Майор Пенденнис без тени улыбки произнес ответную речь, в которой положенное число раз, если не чаще, употребил слова "сей знаменательный случай". Пен слабым голосом прокричал из своего кресла "ура!". Уорингтон учил мисс Лору восклицать "внимание, внимание!" и стучал по столу костяшками пальцев. Пиджен, подававший на стол, улыбался до ушей, и в разгар этого веселья явился со своим бесплатным визитом доктор Бальзам.
Уорингтон был знаком с Сибрайтом, и тот, будучи извещен о том, как используется его квартира, ответил чрезвычайно галантным и цветистым посланием. Его комнаты — к услугам прелестных жиличек; его кровать — в их распоряжении; его ковры — у их ног. Словом, все выказывали сердечное расположение к больному и его семье. Пена (и, разумеется, его матушку) — до глубины души умиляла такая доброта и благожелательность. Да позволено будет биографу Пена упомянуть о не столь давнем времени, когда его постигла такая же беда и провидение послало ему самоотверженного друга, заботливого врача и тысячу свидетельств поразительной, трогательной доброты и участия.

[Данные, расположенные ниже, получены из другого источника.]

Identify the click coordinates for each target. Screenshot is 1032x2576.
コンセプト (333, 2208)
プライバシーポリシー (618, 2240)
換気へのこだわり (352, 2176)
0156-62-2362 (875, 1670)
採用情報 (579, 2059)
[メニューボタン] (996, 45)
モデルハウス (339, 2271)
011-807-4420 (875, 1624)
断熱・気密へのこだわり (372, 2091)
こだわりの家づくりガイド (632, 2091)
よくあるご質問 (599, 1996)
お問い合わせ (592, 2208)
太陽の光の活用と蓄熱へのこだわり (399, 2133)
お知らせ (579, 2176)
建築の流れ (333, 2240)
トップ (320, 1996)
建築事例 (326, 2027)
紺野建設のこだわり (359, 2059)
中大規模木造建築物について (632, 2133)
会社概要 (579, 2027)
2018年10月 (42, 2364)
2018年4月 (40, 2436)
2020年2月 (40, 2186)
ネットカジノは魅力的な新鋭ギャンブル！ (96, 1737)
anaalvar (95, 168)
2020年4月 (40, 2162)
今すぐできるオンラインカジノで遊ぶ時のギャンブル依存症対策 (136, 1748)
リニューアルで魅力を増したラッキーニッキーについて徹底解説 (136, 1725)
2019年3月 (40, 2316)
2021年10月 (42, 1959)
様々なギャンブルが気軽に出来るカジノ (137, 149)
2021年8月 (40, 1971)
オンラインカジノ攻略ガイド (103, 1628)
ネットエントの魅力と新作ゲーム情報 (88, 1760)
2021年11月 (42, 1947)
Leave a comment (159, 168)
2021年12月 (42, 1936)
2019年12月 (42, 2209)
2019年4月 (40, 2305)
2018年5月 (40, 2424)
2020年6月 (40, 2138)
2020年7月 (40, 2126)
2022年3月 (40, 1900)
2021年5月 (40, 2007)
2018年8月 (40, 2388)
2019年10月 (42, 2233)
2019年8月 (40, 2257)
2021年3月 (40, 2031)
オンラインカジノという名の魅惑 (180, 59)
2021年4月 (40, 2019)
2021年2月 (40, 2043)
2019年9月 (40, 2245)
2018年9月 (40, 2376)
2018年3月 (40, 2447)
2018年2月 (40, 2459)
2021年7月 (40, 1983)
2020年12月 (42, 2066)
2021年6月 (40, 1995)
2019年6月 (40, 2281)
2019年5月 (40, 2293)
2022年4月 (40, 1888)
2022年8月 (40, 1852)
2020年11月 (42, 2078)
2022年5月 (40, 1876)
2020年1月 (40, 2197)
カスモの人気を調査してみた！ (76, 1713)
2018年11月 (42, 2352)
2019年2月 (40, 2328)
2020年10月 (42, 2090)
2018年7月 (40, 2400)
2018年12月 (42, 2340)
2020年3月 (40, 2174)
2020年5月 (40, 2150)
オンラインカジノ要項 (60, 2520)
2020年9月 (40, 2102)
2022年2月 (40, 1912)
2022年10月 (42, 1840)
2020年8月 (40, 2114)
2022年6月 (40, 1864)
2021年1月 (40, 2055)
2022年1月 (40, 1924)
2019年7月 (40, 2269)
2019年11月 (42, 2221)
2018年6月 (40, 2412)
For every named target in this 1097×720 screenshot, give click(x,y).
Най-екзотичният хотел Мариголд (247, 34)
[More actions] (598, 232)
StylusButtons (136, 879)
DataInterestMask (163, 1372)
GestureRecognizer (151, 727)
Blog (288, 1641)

В квартире Сибрайта имелось фортепьяно (сей любитель искусств и сам на нем играл, из рук вон плохо; ему был даже посвящен романс — слова его собственные, музыка — его друга Леопольде Тренкидильо); и бывало, что вечерами Лора присаживалась к этой музыкальной шкатулке, как выражался Уорингтон, и, смущаясь и краснея (что очень к ней шло), пела простенькие, выученные дома арии и песни. У ней было сочное контральто, и Уорингтон, который сам не умел отличить одну мелодию от другой и числил в своем репертуаре всего один номер — "Боже, храни короля", в его исполнении более всего напоминавший крик осла, слушал ее как завороженный. Гармония была ему недоступна, но он мог следить за ритмом песен; и мог, с возраставшим день ото дня восторгом, смотреть на чистую, нежную, великодушную исполнительницу.
Интересно, с какими чувствами слушала эту музыку бледная девочка в черной шляпке, что стояла иногда вечерами под фонарем в Лемб-Корте, глядя вверх на открытые окна? Когда Пену наступало время ложиться, песни смолкали. В верхней комнате — в его комнате — зажигался свет. Вдова шла укладывать сына, а майор и Уорингтон садились сыграть в триктрак или в экарте; Лора иногда присоединялась к ним, а не то сидела подле, вышивая шерстью ночные туфли — мужские, может быть, для Артура, а может, для Джорджа или для майора Пенденниса; один из них отдал бы за эти туфли все на свете.